» **Problem requirements**
Where a line in the entries below contains the word "will", count it. Return the total alone.

» **Materials provided**
BEGIN
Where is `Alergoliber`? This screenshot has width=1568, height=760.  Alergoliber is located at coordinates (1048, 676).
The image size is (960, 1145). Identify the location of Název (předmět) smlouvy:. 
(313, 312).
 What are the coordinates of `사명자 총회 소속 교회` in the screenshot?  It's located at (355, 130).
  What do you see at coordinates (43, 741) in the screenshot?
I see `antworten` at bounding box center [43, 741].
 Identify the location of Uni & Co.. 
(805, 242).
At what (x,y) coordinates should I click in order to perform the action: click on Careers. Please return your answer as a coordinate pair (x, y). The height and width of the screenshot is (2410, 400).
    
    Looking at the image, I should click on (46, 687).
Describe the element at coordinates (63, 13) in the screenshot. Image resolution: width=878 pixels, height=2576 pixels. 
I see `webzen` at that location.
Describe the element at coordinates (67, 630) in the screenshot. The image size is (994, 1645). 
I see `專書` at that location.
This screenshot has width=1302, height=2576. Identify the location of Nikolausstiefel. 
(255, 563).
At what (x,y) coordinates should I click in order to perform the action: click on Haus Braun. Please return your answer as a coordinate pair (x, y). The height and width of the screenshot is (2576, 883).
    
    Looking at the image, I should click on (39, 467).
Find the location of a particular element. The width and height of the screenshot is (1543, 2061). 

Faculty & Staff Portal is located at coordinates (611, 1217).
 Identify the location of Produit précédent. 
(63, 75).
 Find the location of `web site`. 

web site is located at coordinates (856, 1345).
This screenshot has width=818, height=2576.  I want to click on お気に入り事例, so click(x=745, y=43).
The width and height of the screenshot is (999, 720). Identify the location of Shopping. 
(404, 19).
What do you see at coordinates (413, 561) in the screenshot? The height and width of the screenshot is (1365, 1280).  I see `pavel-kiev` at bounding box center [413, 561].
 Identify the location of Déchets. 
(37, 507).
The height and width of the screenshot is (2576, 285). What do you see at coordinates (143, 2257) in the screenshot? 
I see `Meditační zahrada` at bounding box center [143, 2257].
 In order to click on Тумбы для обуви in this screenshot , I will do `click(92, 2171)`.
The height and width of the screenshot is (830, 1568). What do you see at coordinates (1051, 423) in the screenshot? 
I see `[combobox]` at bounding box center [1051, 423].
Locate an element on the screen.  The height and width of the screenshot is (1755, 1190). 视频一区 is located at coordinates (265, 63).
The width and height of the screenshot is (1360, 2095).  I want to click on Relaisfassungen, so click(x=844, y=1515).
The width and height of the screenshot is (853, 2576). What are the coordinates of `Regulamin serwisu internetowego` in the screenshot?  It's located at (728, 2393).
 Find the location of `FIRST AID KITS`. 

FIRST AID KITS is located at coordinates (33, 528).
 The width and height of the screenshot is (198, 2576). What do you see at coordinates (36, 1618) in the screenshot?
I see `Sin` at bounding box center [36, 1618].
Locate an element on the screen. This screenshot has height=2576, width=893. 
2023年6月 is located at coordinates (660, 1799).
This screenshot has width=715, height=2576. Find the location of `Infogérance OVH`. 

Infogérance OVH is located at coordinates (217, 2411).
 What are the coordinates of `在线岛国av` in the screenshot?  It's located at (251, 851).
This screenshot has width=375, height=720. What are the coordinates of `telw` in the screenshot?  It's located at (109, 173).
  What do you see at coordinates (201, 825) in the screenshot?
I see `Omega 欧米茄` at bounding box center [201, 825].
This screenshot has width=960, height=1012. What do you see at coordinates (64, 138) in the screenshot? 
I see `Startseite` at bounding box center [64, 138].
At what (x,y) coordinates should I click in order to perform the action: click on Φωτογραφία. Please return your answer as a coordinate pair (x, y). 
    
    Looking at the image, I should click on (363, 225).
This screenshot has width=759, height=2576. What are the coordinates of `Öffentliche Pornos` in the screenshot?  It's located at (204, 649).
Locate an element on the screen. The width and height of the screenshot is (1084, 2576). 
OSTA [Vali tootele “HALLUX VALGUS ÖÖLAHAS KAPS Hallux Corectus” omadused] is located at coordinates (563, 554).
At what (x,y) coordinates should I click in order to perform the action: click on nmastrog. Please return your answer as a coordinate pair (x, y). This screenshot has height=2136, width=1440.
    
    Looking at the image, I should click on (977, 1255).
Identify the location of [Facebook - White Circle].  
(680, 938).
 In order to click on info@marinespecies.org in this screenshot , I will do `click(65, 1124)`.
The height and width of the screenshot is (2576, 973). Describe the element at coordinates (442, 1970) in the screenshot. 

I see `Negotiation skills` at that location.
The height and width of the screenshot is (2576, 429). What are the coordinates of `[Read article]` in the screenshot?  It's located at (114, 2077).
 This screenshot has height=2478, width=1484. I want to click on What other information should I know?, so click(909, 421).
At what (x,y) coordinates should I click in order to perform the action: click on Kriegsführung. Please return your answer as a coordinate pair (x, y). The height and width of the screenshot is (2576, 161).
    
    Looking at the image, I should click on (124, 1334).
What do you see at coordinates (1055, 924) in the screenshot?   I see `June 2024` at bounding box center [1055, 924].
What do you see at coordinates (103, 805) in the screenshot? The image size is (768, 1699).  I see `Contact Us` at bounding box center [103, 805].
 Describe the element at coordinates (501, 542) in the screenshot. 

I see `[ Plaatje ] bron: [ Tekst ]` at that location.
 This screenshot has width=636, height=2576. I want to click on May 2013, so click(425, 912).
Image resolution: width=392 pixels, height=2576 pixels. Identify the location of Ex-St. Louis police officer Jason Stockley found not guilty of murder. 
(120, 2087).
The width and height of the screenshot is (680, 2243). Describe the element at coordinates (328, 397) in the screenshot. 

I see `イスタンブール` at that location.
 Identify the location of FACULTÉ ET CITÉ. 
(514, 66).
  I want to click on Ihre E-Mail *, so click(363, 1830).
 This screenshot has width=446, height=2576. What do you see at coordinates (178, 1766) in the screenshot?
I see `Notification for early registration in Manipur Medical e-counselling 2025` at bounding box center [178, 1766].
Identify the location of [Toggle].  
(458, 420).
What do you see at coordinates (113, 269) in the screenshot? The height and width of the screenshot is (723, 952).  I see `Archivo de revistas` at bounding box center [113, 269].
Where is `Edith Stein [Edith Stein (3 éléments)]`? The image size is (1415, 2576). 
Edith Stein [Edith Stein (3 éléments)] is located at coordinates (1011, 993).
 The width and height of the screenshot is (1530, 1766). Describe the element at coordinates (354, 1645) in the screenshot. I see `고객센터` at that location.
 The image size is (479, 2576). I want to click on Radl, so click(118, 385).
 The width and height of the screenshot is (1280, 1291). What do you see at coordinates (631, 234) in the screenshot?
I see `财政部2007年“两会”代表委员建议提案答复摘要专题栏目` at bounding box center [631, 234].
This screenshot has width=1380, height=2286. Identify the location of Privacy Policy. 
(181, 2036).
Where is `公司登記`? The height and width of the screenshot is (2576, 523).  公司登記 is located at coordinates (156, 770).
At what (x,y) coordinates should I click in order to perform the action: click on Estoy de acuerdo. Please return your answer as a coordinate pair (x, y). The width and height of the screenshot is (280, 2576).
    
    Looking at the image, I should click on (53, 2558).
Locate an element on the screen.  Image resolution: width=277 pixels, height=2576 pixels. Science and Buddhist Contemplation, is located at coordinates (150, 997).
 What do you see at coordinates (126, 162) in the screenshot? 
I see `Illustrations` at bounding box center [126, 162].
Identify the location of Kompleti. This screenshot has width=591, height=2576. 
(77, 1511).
END
» **Answer box**
2